Copy the entries below exactly. Images do not belong in the copy.
::::::::
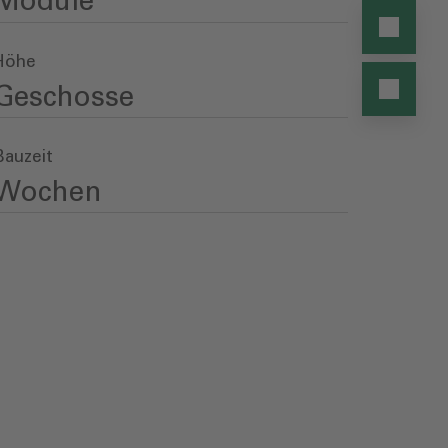
Module
Höhe
Geschosse
Bauzeit
Wochen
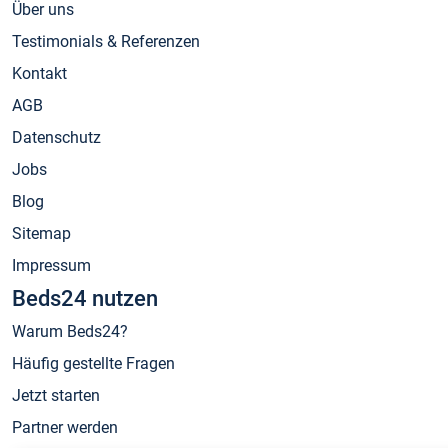
Über uns
Testimonials & Referenzen
Kontakt
AGB
Datenschutz
Jobs
Blog
Sitemap
Impressum
Beds24 nutzen
Warum Beds24?
Häufig gestellte Fragen
Jetzt starten
Partner werden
::::::::
● Solved problem
Module
Höhe
Geschosse
Bauzeit
Wochen
Über uns
Testimonials & Referenzen
Kontakt
AGB
Datenschutz
Jobs
Blog
Sitemap
Impressum
Beds24 nutzen
Warum Beds24?
Häufig gestellte Fragen
Jetzt starten
Partner werden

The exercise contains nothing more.